- Required work -
Among the entries below, retype exactly the lines starting with the one with "юридических лиц?" and going on through the one with "お問い合わせ商品ID：", but not the pictures.

- Given records -
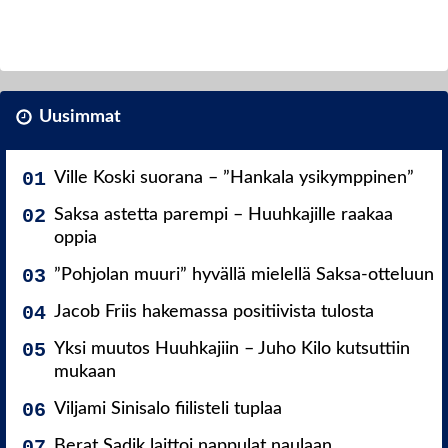
Uusimmat
Ville Koski suorana – ”Hankala ysikymppinen”
Saksa astetta parempi – Huuhkajille raakaa
oppia
”Pohjolan muuri” hyvällä mielellä Saksa-otteluun
Jacob Friis hakemassa positiivista tulosta
Yksi muutos Huuhkajiin – Juho Kilo kutsuttiin
mukaan
Viljami Sinisalo fiilisteli tuplaa
Berat Sadik laittoi nappulat naulaan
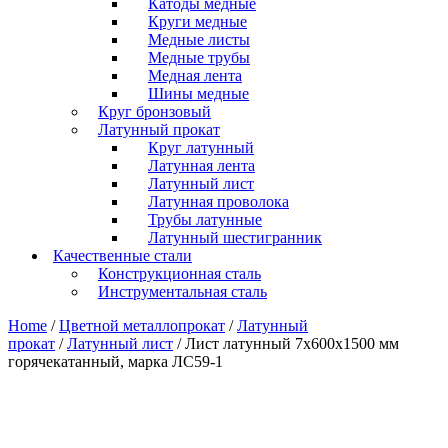
Катоды медные
Круги медные
Медные листы
Медные трубы
Медная лента
Шины медные
Круг бронзовый
Латунный прокат
Круг латунный
Латунная лента
Латунный лист
Латунная проволока
Трубы латунные
Латунный шестигранник
Качественные стали
Конструкционная сталь
Инструментальная сталь
Home
/
Цветной металлопрокат
/
Латунный
прокат
/
Латунный лист
/ Лист латунный 7х600х1500 мм
горячекатанный, марка ЛС59-1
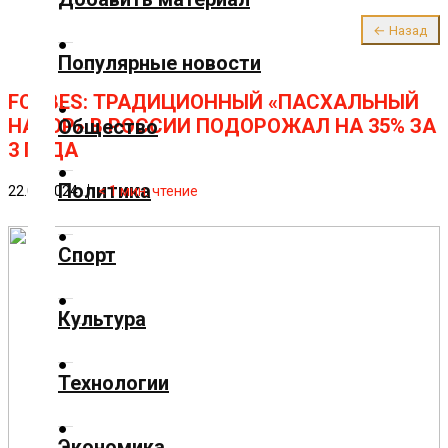
О нас
← Назад
✕
Популярные новости
Главная
FORBES: ТРАДИЦИОННЫЙ «ПАСХАЛЬНЫЙ
НАБОР» В РОССИИ ПОДОРОЖАЛ НА 35% ЗА
Общество
3 ГОДА
Добавить
Политика
22.04.2024
< 1
мин. чтение
материал
Спорт
Популярные
новости
Культура
Технологии
Общество
Экономика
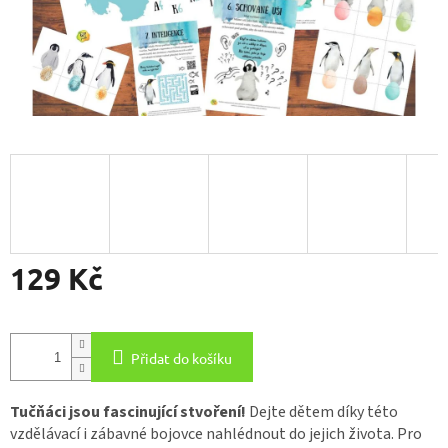
129 Kč
Měrná
cena:
Přidat do košíku
Tučňáci jsou fascinující stvoření!
Dejte dětem díky této
vzdělávací i zábavné bojovce nahlédnout do jejich života. Pro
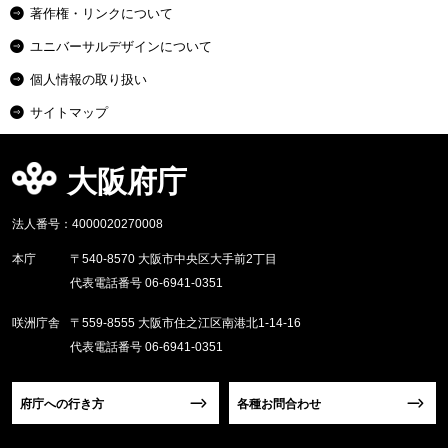
著作権・リンクについて
ユニバーサルデザインについて
個人情報の取り扱い
サイトマップ
大阪府庁
法人番号：4000020270008
本庁
〒540-8570 大阪市中央区大手前2丁目
代表電話番号 06-6941-0351
咲洲庁舎
〒559-8555 大阪市住之江区南港北1-14-16
代表電話番号 06-6941-0351
府庁への行き方
各種お問合わせ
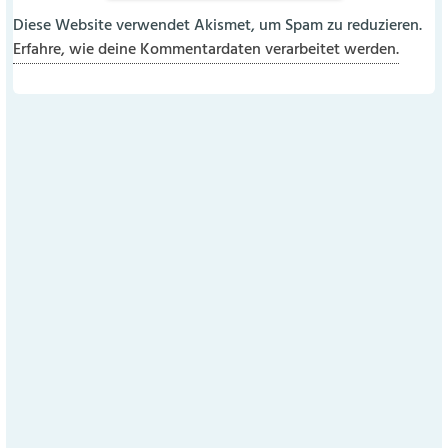
Diese Website verwendet Akismet, um Spam zu reduzieren.
Erfahre, wie deine Kommentardaten verarbeitet werden.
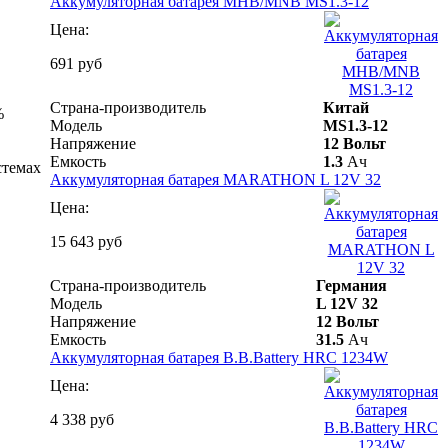
Аккумуляторная батарея MHB/MNB MS1.3-12
Цена:
691 руб
Страна-производитель
Китай
%
Модель
MS1.3-12
Напряжение
12 Вольт
Емкость
1.3
Ач
стемах
Аккумуляторная батарея MARATHON L 12V 32
Цена:
15 643 руб
Страна-производитель
Германия
Модель
L 12V 32
Напряжение
12 Вольт
Емкость
31.5
Ач
Аккумуляторная батарея B.B.Battery HRC 1234W
Цена:
4 338 руб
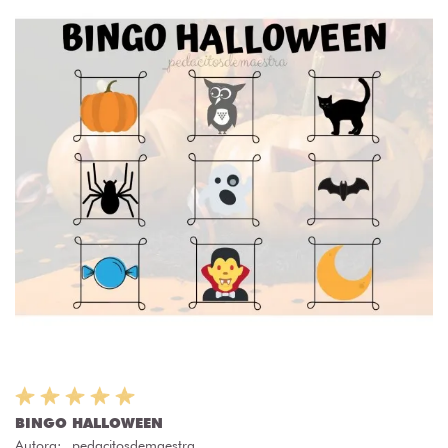
BINGO HALLOWEEN
Autora:
_pedacitosdemaestra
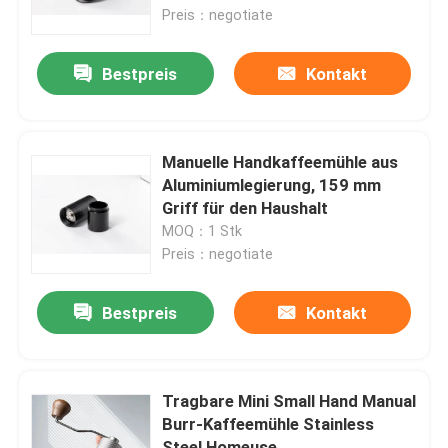
Preis：negotiate
Über uns
Bestpreis
Kontakt
Fabrik-Ausflug
Manuelle Handkaffeemühle aus
Qualitätskontrolle
Aluminiumlegierung, 159 mm
Griff für den Haushalt
MOQ：1 Stk
Treten Sie mit uns in Verbindung
Preis：negotiate
Fälle
Bestpreis
Kontakt
Kaffeebohneschleifer
Tragbare Mini Small Hand Manual
Burr-Kaffeemühle Stainless
Burr Coffee Grinder
Steel Homeuse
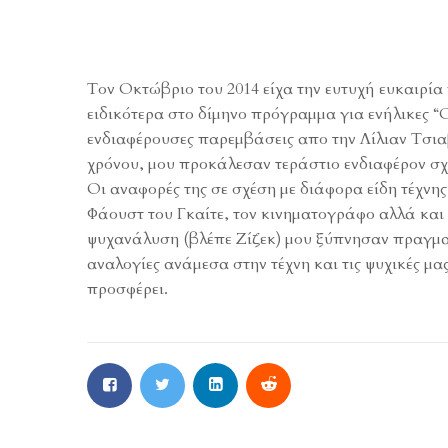
Τον Οκτώβριο του 2014 είχα την ευτυχή ευκαιρ
ειδικότερα στο δίμηνο πρόγραμμα για ενήλικες “
ενδιαφέρουσες παρεμβάσεις απο την Λίλιαν Τσιαβ
χρόνου, μου προκάλεσαν τεράστιο ενδιαφέρον σχε
Οι αναφορές της σε σχέση με διάφορα είδη τέχνης
Φάουστ του Γκαίτε, τον κινηματογράφο αλλά και τ
ψυχανάλυση (βλέπε Ζίζεκ) μου ξύπνησαν πραγμα
αναλογίες ανάμεσα στην τέχνη και τις ψυχικές μ
προσφέρει.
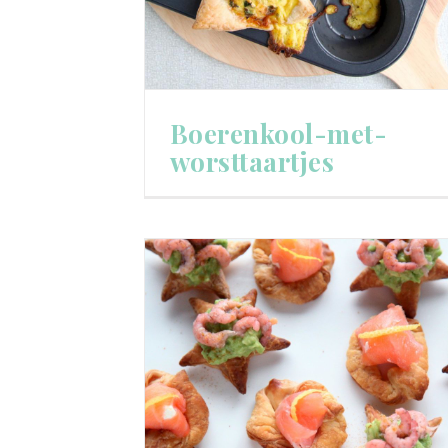
Boerenkool-met-
worsttaartjes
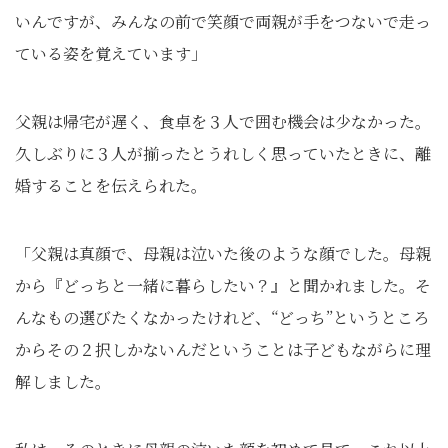
いんですが、みんなの前で笑顔で両親が手をつないで走っ
ている姿を覚えています」
父親は帰宅が遅く、食卓を３人で囲む機会は少なかった。
久しぶりに３人が揃ったとうれしく思っていたときに、離
婚することを伝えられた。
「父親は真顔で、母親は泣いた後のような顔でした。母親
から『どっちと一緒に暮らしたい？』と聞かれました。そ
んなもの選びたくなかったけれど、“どっち”というところ
からその２択しかないんだということは子どもながらに理
解しました。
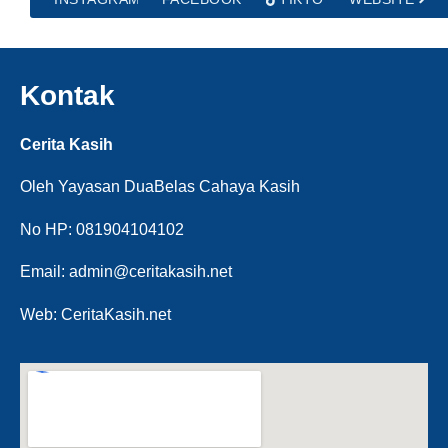
Kontak
Cerita Kasih
Oleh Yayasan DuaBelas Cahaya Kasih
No HP: 081904104102
Email: admin@ceritakasih.net
Web: CeritaKasih.net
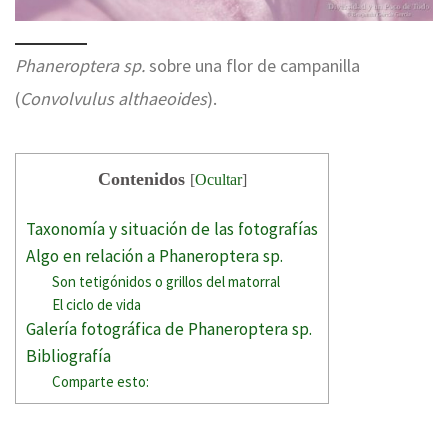
Phaneroptera sp.
sobre una flor de campanilla
(
Convolvulus althaeoides
).
Contenidos
[
Ocultar
]
Taxonomía y situación de las fotografías
Algo en relación a Phaneroptera sp.
Son tetigónidos o grillos del matorral
El ciclo de vida
Galería fotográfica de Phaneroptera sp.
Bibliografía
Comparte esto:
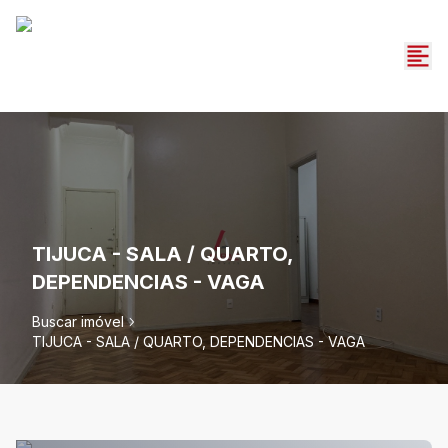
TIJUCA - SALA / QUARTO,
DEPENDENCIAS - VAGA
Buscar imóvel
TIJUCA - SALA / QUARTO, DEPENDENCIAS - VAGA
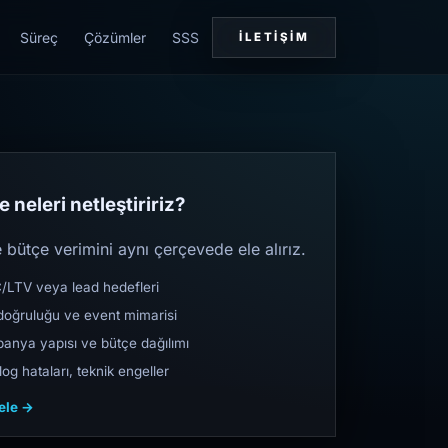
Süreç
Çözümler
SSS
İLETIŞIM
 neleri netleştiririz?
bütçe verimini aynı çerçevede ele alırız.
TV veya lead hedefleri
oğruluğu ve event mimarisi
nya yapısı ve bütçe dağılımı
og hataları, teknik engeller
cele →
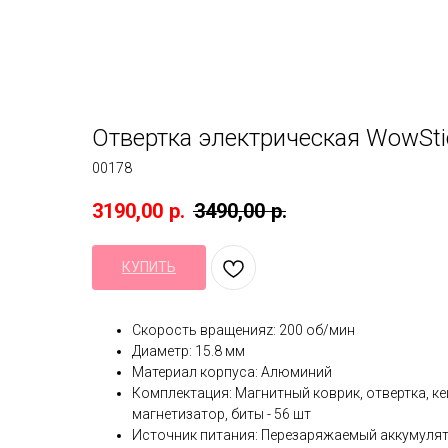
Отвертка электрическая WowStick
00178
3190,00
р.
3490,00
р.
КУПИТЬ
Скорость вращенияz: 200 об/мин
Диаметр: 15.8 мм
Материал корпуса: Алюминий
Комплектация: Магнитный коврик, отвертка, кей
магнетизатор, биты - 56 шт
Источник питания: Перезаряжаемый аккумуля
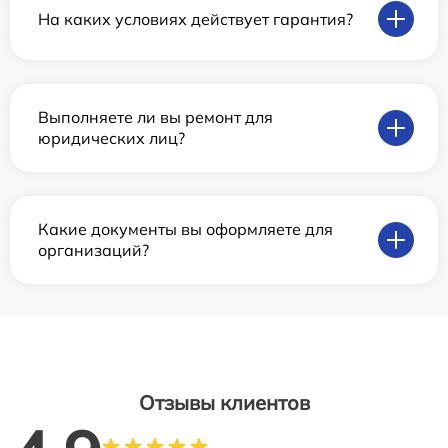
На каких условиях действует гарантия?
Выполняете ли вы ремонт для
юридических лиц?
Какие документы вы оформляете для
организаций?
Отзывы клиентов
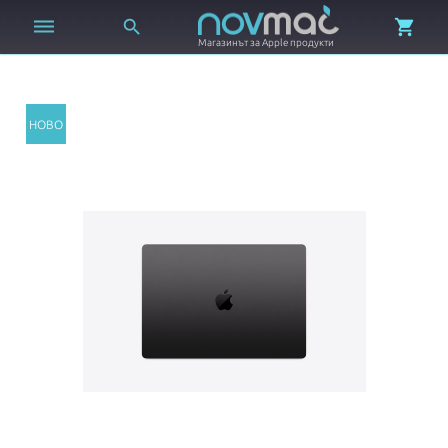



Магазинът за Apple продукти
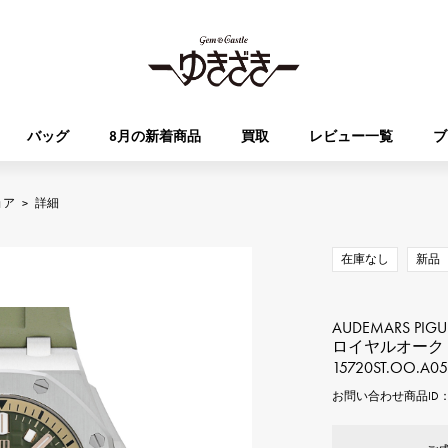
バッグ
8月の新着商品
買取
レビュー一覧
ブ
ョア
>
詳細
HUBLOT
OMEGA
ブランド
ジュエリー
セレクト
ジュエリー
オータクロア
ケリー
ウブロ
オメガ
在庫なし
新品
Breguet
PATEK PHILIPPE
DOUBLE TOP
YOBIKO
エブリン
財布
ブレゲ
パテック・フィリップ
AUDEMARS PIGU
ダブルトップ
ヨビコ
ロイヤルオーク
15720ST.OO.A05
RICHARD MILLE
VACHERON CONSTA
ALPHA
ALPHA putite
その他
お問い合わせ商品ID： 
リシャール・ミル
ヴァシュロン・コンスタン
アルファ
アルファプティ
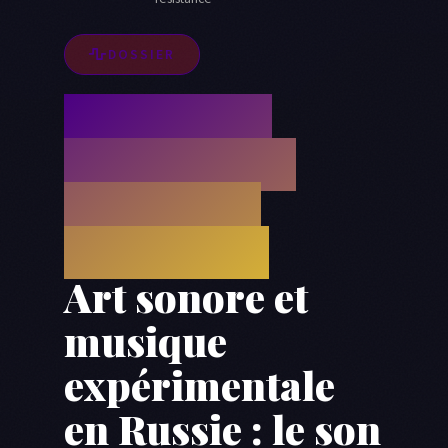
DOSSIER
Noise, field
recording et
dissidence
acoustique
Art sonore et
musique
expérimentale
en Russie : le son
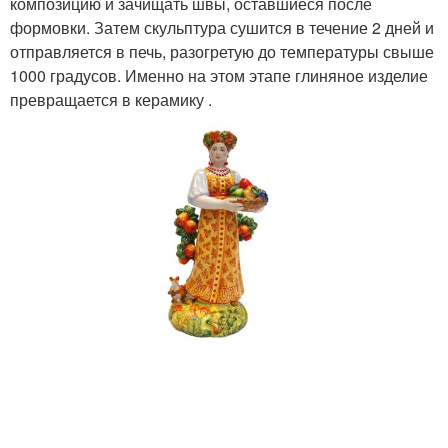
композицию и зачищать швы, оставшиеся после
формовки. Затем скульптура сушится в течение 2 дней и
отправляется в печь, разогретую до температуры свыше
1000 градусов. Именно на этом этапе глиняное изделие
превращается в керамику .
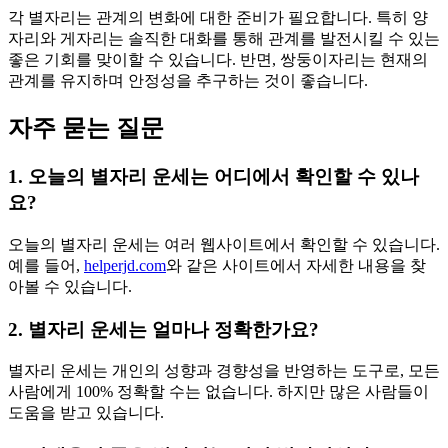
각 별자리는 관계의 변화에 대한 준비가 필요합니다. 특히 양
자리와 게자리는 솔직한 대화를 통해 관계를 발전시킬 수 있는
좋은 기회를 맞이할 수 있습니다. 반면, 쌍둥이자리는 현재의
관계를 유지하며 안정성을 추구하는 것이 좋습니다.
자주 묻는 질문
1. 오늘의 별자리 운세는 어디에서 확인할 수 있나
요?
오늘의 별자리 운세는 여러 웹사이트에서 확인할 수 있습니다.
예를 들어,
helperjd.com
와 같은 사이트에서 자세한 내용을 찾
아볼 수 있습니다.
2. 별자리 운세는 얼마나 정확한가요?
별자리 운세는 개인의 성향과 경향성을 반영하는 도구로, 모든
사람에게 100% 정확할 수는 없습니다. 하지만 많은 사람들이
도움을 받고 있습니다.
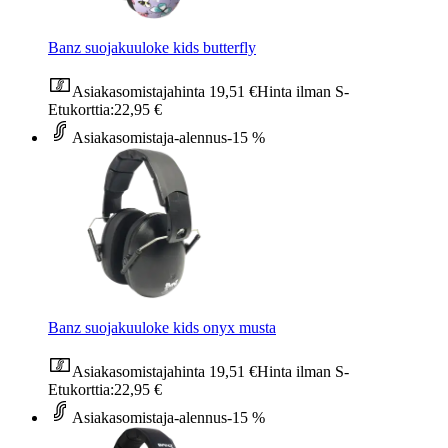
Banz suojakuuloke kids butterfly
Asiakasomistajahinta
19,51 €
Hinta ilman S-
Etukorttia:
22,95 €
Asiakasomistaja-alennus
-15 %
Banz suojakuuloke kids onyx musta
Asiakasomistajahinta
19,51 €
Hinta ilman S-
Etukorttia:
22,95 €
Asiakasomistaja-alennus
-15 %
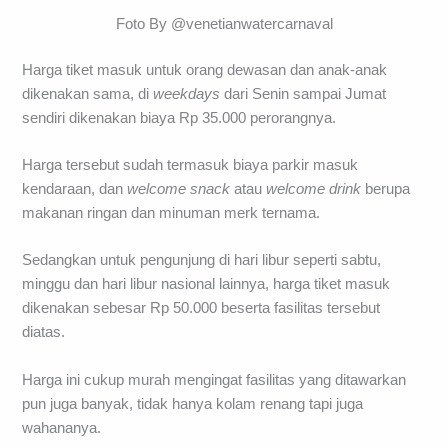
Foto By @venetianwatercarnaval
Harga tiket masuk untuk orang dewasan dan anak-anak
dikenakan sama, di
weekdays
dari Senin sampai Jumat
sendiri dikenakan biaya Rp 35.000 perorangnya.
Harga tersebut sudah termasuk biaya parkir masuk
kendaraan, dan
welcome snack
atau
welcome drink
berupa
makanan ringan dan minuman merk ternama.
Sedangkan untuk pengunjung di hari libur seperti sabtu,
minggu dan hari libur nasional lainnya, harga tiket masuk
dikenakan sebesar Rp 50.000 beserta fasilitas tersebut
diatas.
Harga ini cukup murah mengingat fasilitas yang ditawarkan
pun juga banyak, tidak hanya kolam renang tapi juga
wahananya.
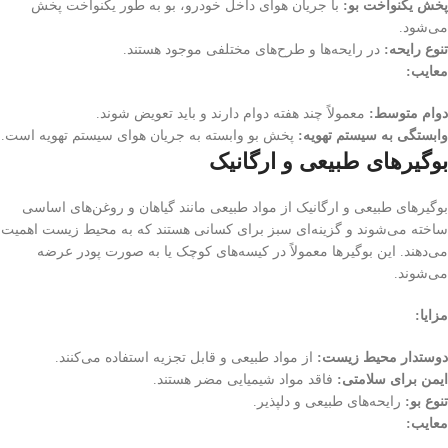
پخش یکنواخت بو:
با جریان هوای داخل خودرو، بو به طور یکنواخت پخش
می‌شود.
تنوع رایحه:
در رایحه‌ها و طرح‌های مختلفی موجود هستند.
معایب:
دوام متوسط:
معمولاً چند هفته دوام دارند و باید تعویض شوند.
وابستگی به سیستم تهویه:
پخش بو وابسته به جریان هوای سیستم تهویه است.
بوگیرهای طبیعی و ارگانیک
بوگیرهای طبیعی و ارگانیک از مواد طبیعی مانند گیاهان و روغن‌های اساسی
ساخته می‌شوند و گزینه‌ای سبز برای کسانی هستند که به محیط زیست اهمیت
می‌دهند. این بوگیرها معمولاً در کیسه‌های کوچک یا به صورت پودر عرضه
می‌شوند.
مزایا:
دوستدار محیط زیست:
از مواد طبیعی و قابل تجزیه استفاده می‌کنند.
ایمن برای سلامتی:
فاقد مواد شیمیایی مضر هستند.
تنوع بو:
رایحه‌های طبیعی و دلپذیر.
معایب:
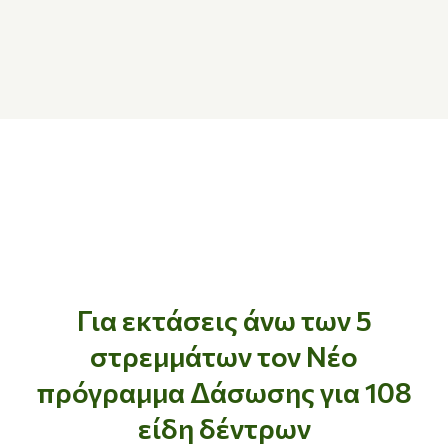
Για εκτάσεις άνω των 5
στρεμμάτων τον Νέο
πρόγραμμα Δάσωσης για 108
είδη δέντρων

- Written reply -
юридических лиц?
Какие документы вы оформляете для
организаций?
Отзывы клиентов



Магазинът за Apple продукти
バッグ
8月の新着商品
買取
レビュー一覧
ブ
ョア
>
詳細
HUBLOT
OMEGA
ブランド
ジュエリー
セレクト
ジュエリー
オータクロア
ケリー
ウブロ
オメガ
在庫なし
新品
Breguet
PATEK PHILIPPE
DOUBLE TOP
YOBIKO
エブリン
財布
ブレゲ
パテック・フィリップ
AUDEMARS PIGU
ダブルトップ
ヨビコ
ロイヤルオーク
15720ST.OO.A05
RICHARD MILLE
VACHERON CONSTA
ALPHA
ALPHA putite
その他
お問い合わせ商品ID： 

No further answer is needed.